■ TASK DESCRIPTION
Scan the lines below; pull out those with "Paraná".

■ DATA FOR THIS EXERCISE
☆ ☆ ☆ ☆

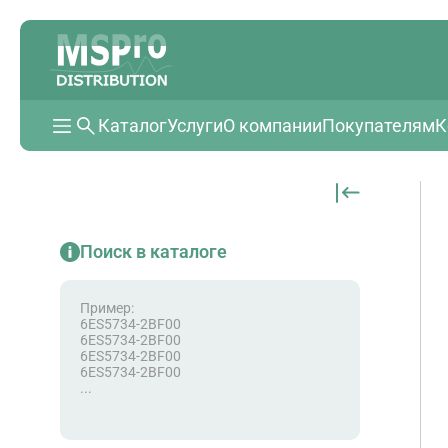
Каталог
Услуги
О компании
Покупателям
К
Поиск в каталоге
Пример:
6ES5734-2BF00
6ES5734-2BF00
6ES5734-2BF00
6ES5734-2BF00
...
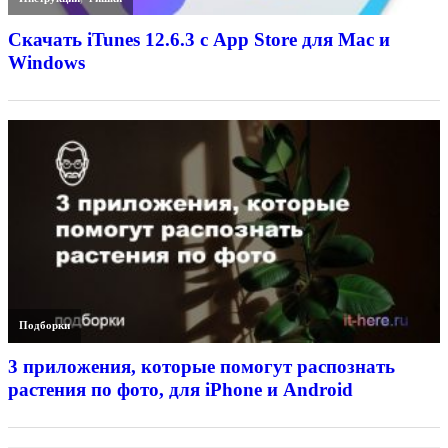
Скачать iTunes 12.6.3 с App Store для Mac и
Windows
Подборки
3 приложения, которые помогут распознать
растения по фото, для iPhone и Android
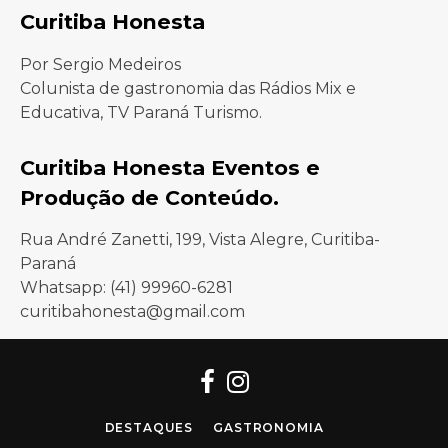
Curitiba Honesta
Por Sergio Medeiros
Colunista de gastronomia das Rádios Mix e
Educativa, TV Paraná Turismo.
Curitiba Honesta Eventos e
Produção de Conteúdo.
Rua André Zanetti, 199, Vista Alegre, Curitiba-
Paraná
Whatsapp: (41) 99960-6281
curitibahonesta@gmail.com
Facebook
Instagram
DESTAQUES
GASTRONOMIA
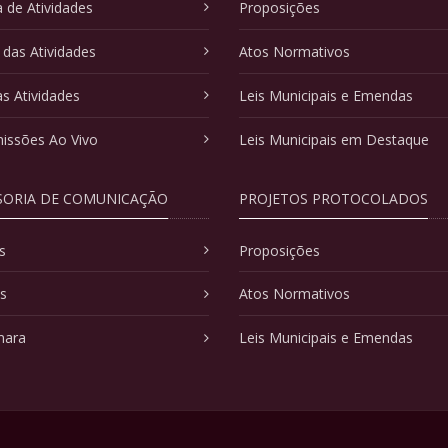
 de Atividades
Proposições
 das Atividades
Atos Normativos
as Atividades
Leis Municipais e Emendas
issões Ao Vivo
Leis Municipais em Destaque
SORIA DE COMUNICAÇÃO
PROJETOS PROTOCOLADOS
s
Proposições
as
Atos Normativos
mara
Leis Municipais e Emendas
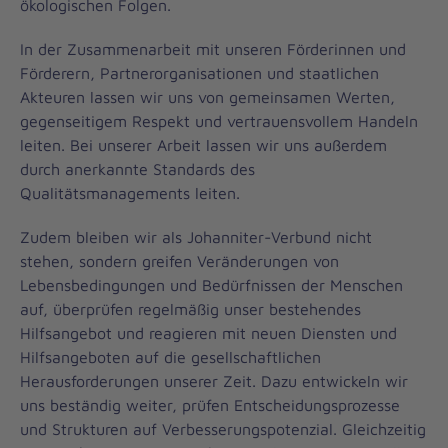
ökologischen Folgen.
In der Zusammenarbeit mit unseren Förderinnen und
Förderern, Partnerorganisationen und staatlichen
Akteuren lassen wir uns von gemeinsamen Werten,
gegenseitigem Respekt und vertrauensvollem Handeln
leiten. Bei unserer Arbeit lassen wir uns außerdem
durch anerkannte Standards des
Qualitätsmanagements leiten.
Zudem bleiben wir als Johanniter-Verbund nicht
stehen, sondern greifen Veränderungen von
Lebensbedingungen und Bedürfnissen der Menschen
auf, überprüfen regelmäßig unser bestehendes
Hilfsangebot und reagieren mit neuen Diensten und
Hilfsangeboten auf die gesellschaftlichen
Herausforderungen unserer Zeit. Dazu entwickeln wir
uns beständig weiter, prüfen Entscheidungsprozesse
und Strukturen auf Verbesserungspotenzial. Gleichzeitig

☆ ☆ ☆ ☆

■ REPLY TO THE EXERCISE
Educativa, TV Paraná Turismo.
Paraná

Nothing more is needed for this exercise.